I think another aspect I find challenging to deal with is that autism is such a misunderstood diagnosis. I remember when we were in the stages of getting diagnosis assessments done, I shared it with one of my daughters’ regular therapists, in which her reply was ‘Oh it seems everyone puts everything down to autism these days, everyone is getting diagnosed’. If that’s the view that some professionals still have then it just confirms that many others simply just don’t understand autism. Constantly having (well meaning) friends and family members share how their child is the ‘same’ and has the same anxieties and struggles. It can be an extremely isolating journey that no one seems to understand. My daughter isn’t naughty. She doesn’t act certain ways for attention, and I certainly don’t just need to ‘discipline’ her differently. It’s not just a fad diagnosis that parents are wanting so it excuses behaviours! It is a much-needed diagnosis that some parents are seeking so they can best accommodate the needs that their child has. It actually scares me to think about if I wasn’t equipped with the knowledge, I needed to truly understand my daughter, what a daunting and frightening world it would be for her.
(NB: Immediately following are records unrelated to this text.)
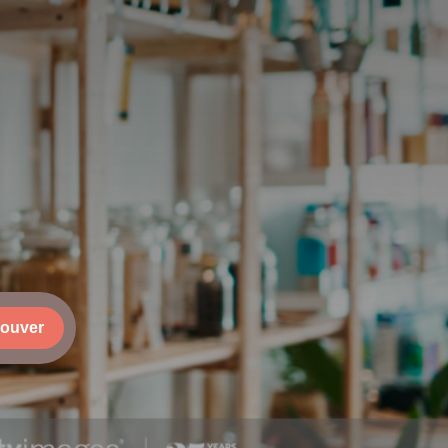
rouver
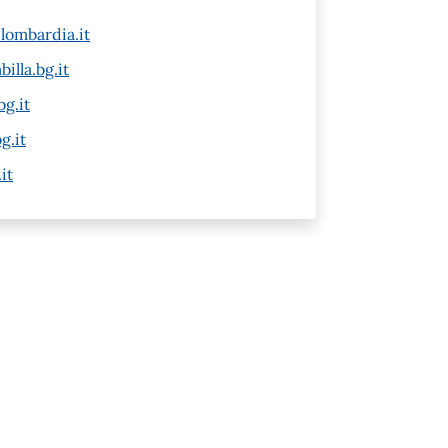
lombardia.it
illa.bg.it
g.it
g.it
it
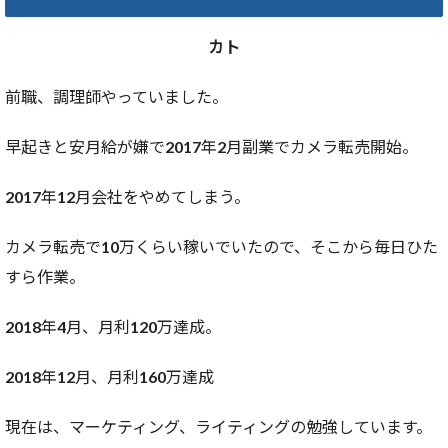
カト
前職、調理師やっていました。
早起きと安月給が嫌で2017年2月副業でカメラ転売開始。
2017年12月会社をやめてしまう。
カメラ転売で10万くらい稼いでいたので、そこから毎日ひた
すら作業。
2018年4月、月利120万達成。
2018年12月、月利160万達成
現在は、マーケティング、ライティングの勉強しています。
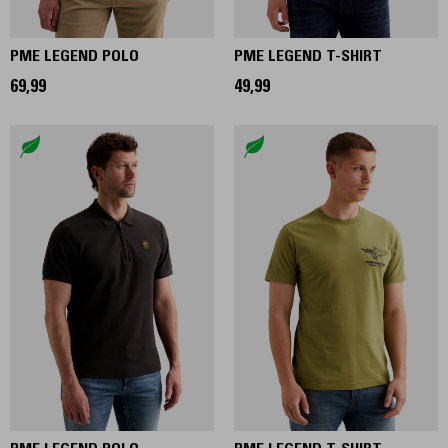
PME LEGEND POLO
PME LEGEND T-SHIRT
69,99
49,99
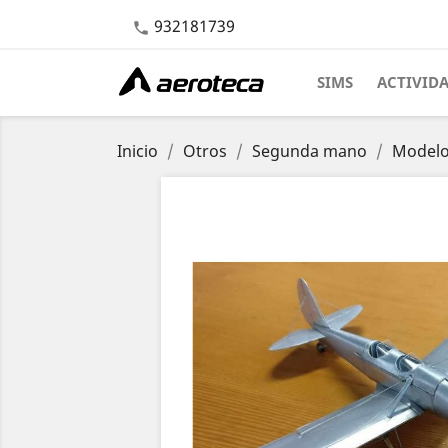
932181739

SIMS
ACTIVID
Inicio
Otros
Segunda mano
Modelo 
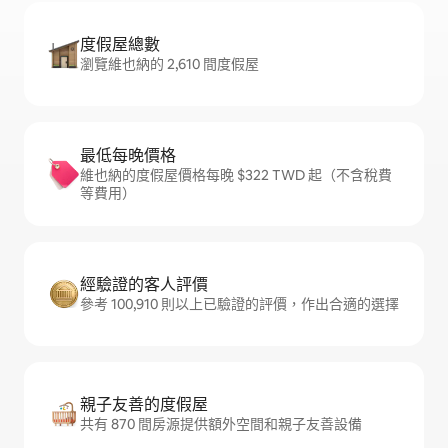
度假屋總數
瀏覽維也納的 2,610 間度假屋
最低每晚價格
維也納的度假屋價格每晚 $322 TWD 起（不含稅費
等費用）
經驗證的客人評價
參考 100,910 則以上已驗證的評價，作出合適的選擇
親子友善的度假屋
共有 870 間房源提供額外空間和親子友善設備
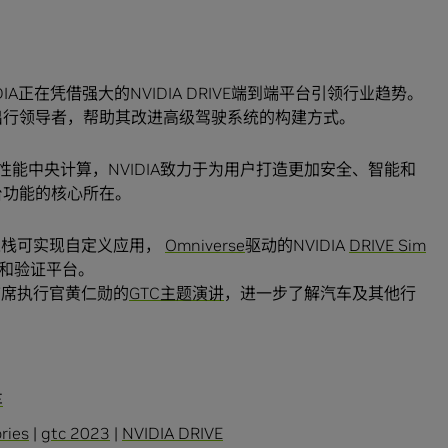
A正在凭借强大的NVIDIA DRIVE端到端平台引领行业趋势。
能移动出行领导者，帮助其改进高级驾驶系统的构建方式。
性能中央计算，NVIDIA致力于为用户打造更加安全、智能和
E平台功能的核心所在。
 IX软件堆栈可实现自定义应用，
Omniverse
驱动的NVIDIA
DRIVE Sim
和验证平台。
兼首席执行官黄仁勋的
GTC主题演讲
，进一步了解汽车及其他行
车
ries
|
gtc 2023
|
NVIDIA DRIVE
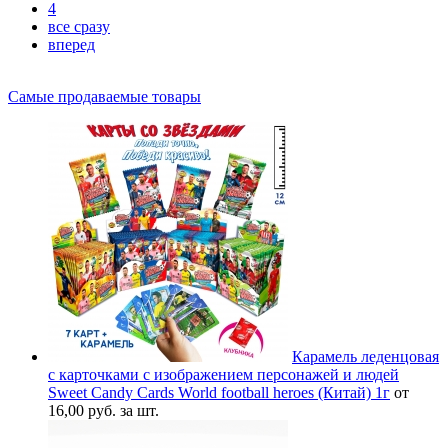
4
все сразу
вперед
Самые продаваемые товары
Карамель леденцовая
с карточками с изображением персонажей и людей
Sweet Candy Cards World football heroes (Китай) 1г
от
16,00 руб. за шт.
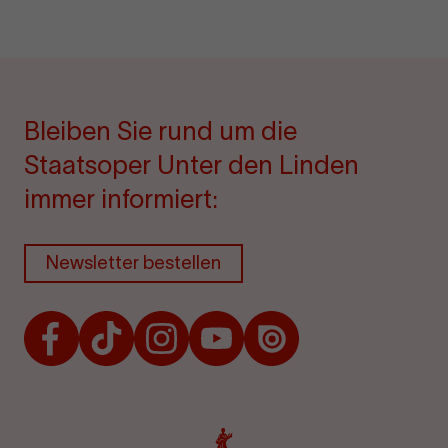
Bleiben Sie rund um die
Staatsoper Unter den Linden
immer informiert:
Newsletter bestellen
Facebook
TikTok
Instagram
Youtube
Issuu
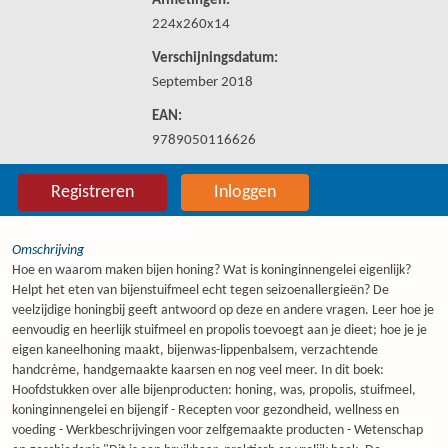
Afmetingen:
224x260x14
Verschijningsdatum:
September 2018
EAN:
9789050116626
Registreren
Inloggen
Omschrijving
Hoe en waarom maken bijen honing? Wat is koninginnengelei eigenlijk?
Helpt het eten van bijenstuifmeel echt tegen seizoenallergieën? De
veelzijdige honingbij geeft antwoord op deze en andere vragen. Leer hoe je
eenvoudig en heerlijk stuifmeel en propolis toevoegt aan je dieet; hoe je je
eigen kaneelhoning maakt, bijenwas-lippenbalsem, verzachtende
handcrème, handgemaakte kaarsen en nog veel meer. In dit boek:
Hoofdstukken over alle bijenproducten: honing, was, propolis, stuifmeel,
koninginnengelei en bijengif - Recepten voor gezondheid, wellness en
voeding - Werkbeschrijvingen voor zelfgemaakte producten - Wetenschap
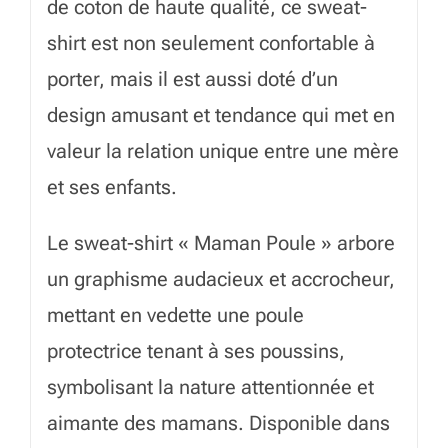
de coton de haute qualité, ce sweat-
shirt est non seulement confortable à
porter, mais il est aussi doté d’un
design amusant et tendance qui met en
valeur la relation unique entre une mère
et ses enfants.
Le sweat-shirt « Maman Poule » arbore
un graphisme audacieux et accrocheur,
mettant en vedette une poule
protectrice tenant à ses poussins,
symbolisant la nature attentionnée et
aimante des mamans. Disponible dans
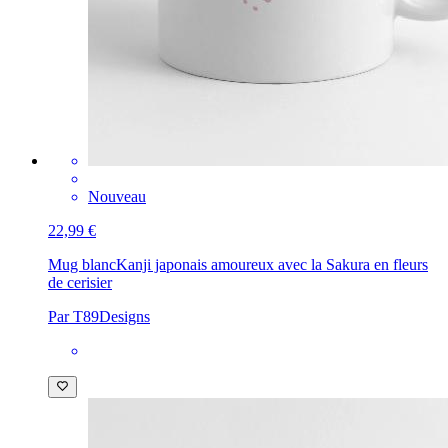
Nouveau
22,99 €
Mug blanc
Kanji japonais amoureux avec la Sakura en fleurs
de cerisier
Par T89Designs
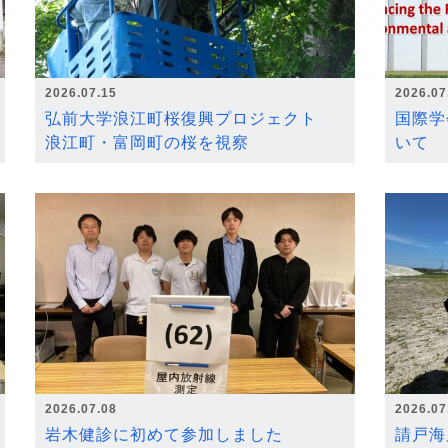
2026.07.15
2026.07
弘前大学浪江町桜復興プロジェクト
国際学
浪江町・富岡町の桜を視察
いて
2026.07.08
2026.07
岩木健診に初めて参加しました
請戸海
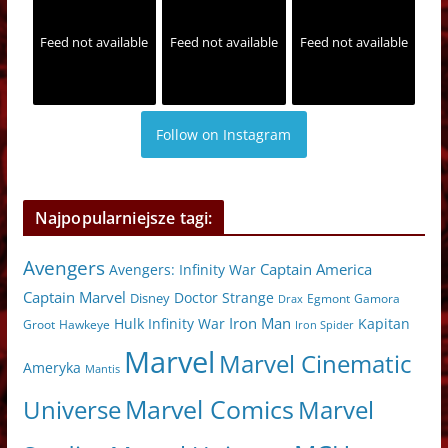
Feed not available
Feed not available
Feed not available
Follow on Instagram
Najpopularniejsze tagi:
Avengers
Captain America
Avengers: Infinity War
Captain Marvel
Doctor Strange
Disney
Egmont
Gamora
Drax
Iron Man
Hulk
Kapitan
Infinity War
Hawkeye
Groot
Iron Spider
Marvel
Marvel Cinematic
Ameryka
Mantis
Marvel Comics
Universe
Marvel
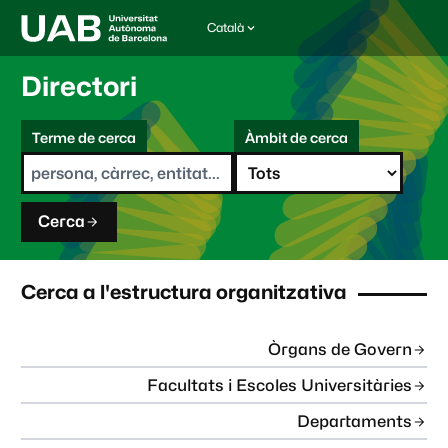
Català
I
d
i
Directori
o
m
C
a
Terme de cerca
Àmbit de cerca
s
e
e
r
l
c
e
a
c
Cerca
c
i
o
n
Cerca a l'estructura organitzativa
a
t
:
Òrgans de Govern
Facultats i Escoles Universitàries
Departaments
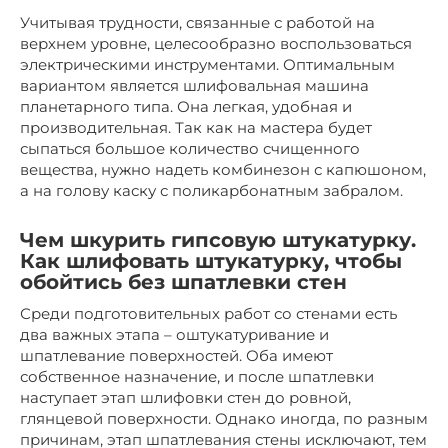
Учитывая трудности, связанные с работой на
верхнем уровне, целесообразно воспользоваться
электрическими инструментами. Оптимальным
вариантом является шлифовальная машина
планетарного типа. Она легкая, удобная и
производительная. Так как на мастера будет
сыпаться большое количество счищенного
вещества, нужно надеть комбинезон с капюшоном,
а на голову каску с поликарбонатным забралом.
Чем шкурить гипсовую штукатурку.
Как шлифовать штукатурку, чтобы
обойтись без шпатлевки стен
Среди подготовительных работ со стенами есть
два важных этапа – оштукатуривание и
шпатлевание поверхностей. Оба имеют
собственное назначение, и после шпатлевки
наступает этап шлифовки стен до ровной,
глянцевой поверхности. Однако иногда, по разным
причинам, этап шпатлевания стены исключают, тем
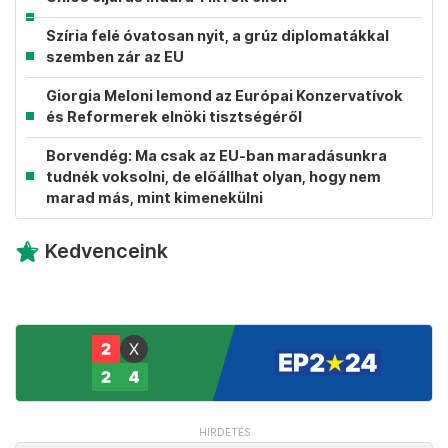
Szíria felé óvatosan nyit, a grúz diplomatákkal
szemben zár az EU
Giorgia Meloni lemond az Európai Konzervatívok
és Reformerek elnöki tisztségéről
Borvendég: Ma csak az EU-ban maradásunkra
tudnék voksolni, de előállhat olyan, hogy nem
marad más, mint kimenekülni
Kedvenceink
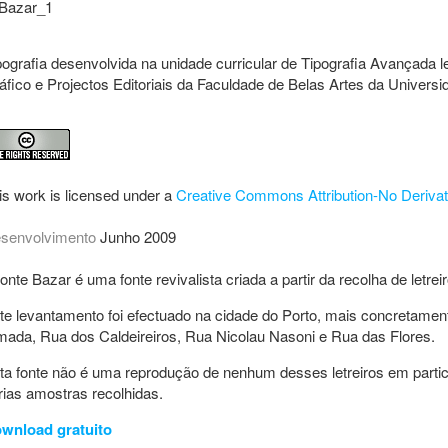
pografia desenvolvida na unidade curricular de Tipografia Avançada
áfico e Projectos Editoriais da Faculdade de Belas Artes da Universi
is work is licensed under a
Creative Commons Attribution-No Derivat
senvolvimento
Junho 2009
fonte Bazar é uma fonte revivalista criada a partir da recolha de letre
te levantamento foi efectuado na cidade do Porto, mais concretame
mada, Rua dos Caldeireiros, Rua Nicolau Nasoni e Rua das Flores.
ta fonte não é uma reprodução de nenhum desses letreiros em partic
rias amostras recolhidas.
wnload gratuito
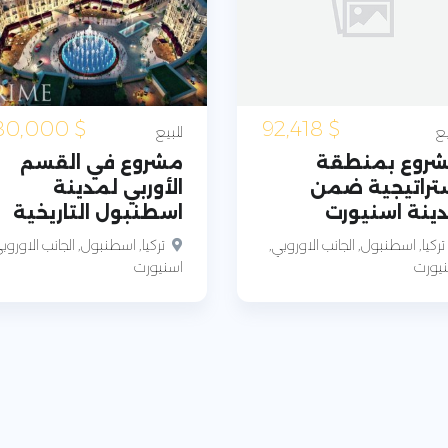
480,000
$
92,418
$
يع
للبيع
روع بمنطقة
مشروع في القسم
تراتيجية ضمن
الأوربي لمدينة
ينة اسنيورت
اسطنبول التاريخية
تركيا, اسطنبول, الجانب الاوروبي,
تركيا, اسطنبول, الجانب الاوروب
يورت
اسنيورت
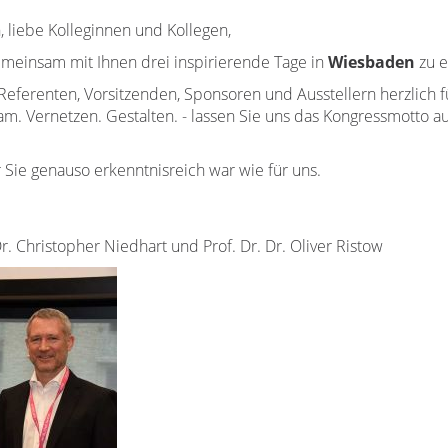
liebe Kolleginnen und Kollegen,
emeinsam mit Ihnen drei inspirierende Tage in
Wiesbaden
zu e
Referenten, Vorsitzenden, Sponsoren und Ausstellern herzlich f
. Vernetzen. Gestalten. - lassen Sie uns das Kongressmotto auc
r Sie genauso erkenntnisreich war wie für uns.
 Dr. Christopher Niedhart und Prof. Dr. Dr. Oliver Ristow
Is parenting a child with autism filled with just a handful of stressful and challenging moments day in and day out? Definitely not!
My daughter is incredible, and I find her fascinating. I feel privileged that I get to have insight into her mind and be able to step into her world to better understand her.
She is the most unique, witty, smart, literal, accomplished little 7-year-old I know.
I love how her fixation with time ensures I am never late. “Mum its 8:05 you’re not dressed, we need to leave in 25 minutes”. Her little time updates start from the moment she wakes up.
I am captivated by her amazing memory and the attention to detail she shows everywhere she goes. Fortnightly visits to her behaviour phycologist and always notice any changes to her office. “You moved the candle; it was on your desk last time?”. This is also super helpful when I’m at the shops and can’t remember what I need!
I am obsessed with her quick whit and the way she immediately puts smiles on people faces just by being unapologetically herself!
I am forever impressed by her attention to detail and high standards she has for everything she does.
I feel I need a whole blog just to capture all the rewarding and wonderful moments I get to encounter just by being her mum. Yes, parenting a child with autism is hard at times and it’s a whole different parenting journey compared to my two other neurodiverse daughters, but I can honestly say I wouldn’t change it for the world. The things she has taught me have built me to be a stronger, more confident, and patient version of myself and I count myself lucky that I get to see the world from her perspective. Forever grateful that I was chosen to be her mum!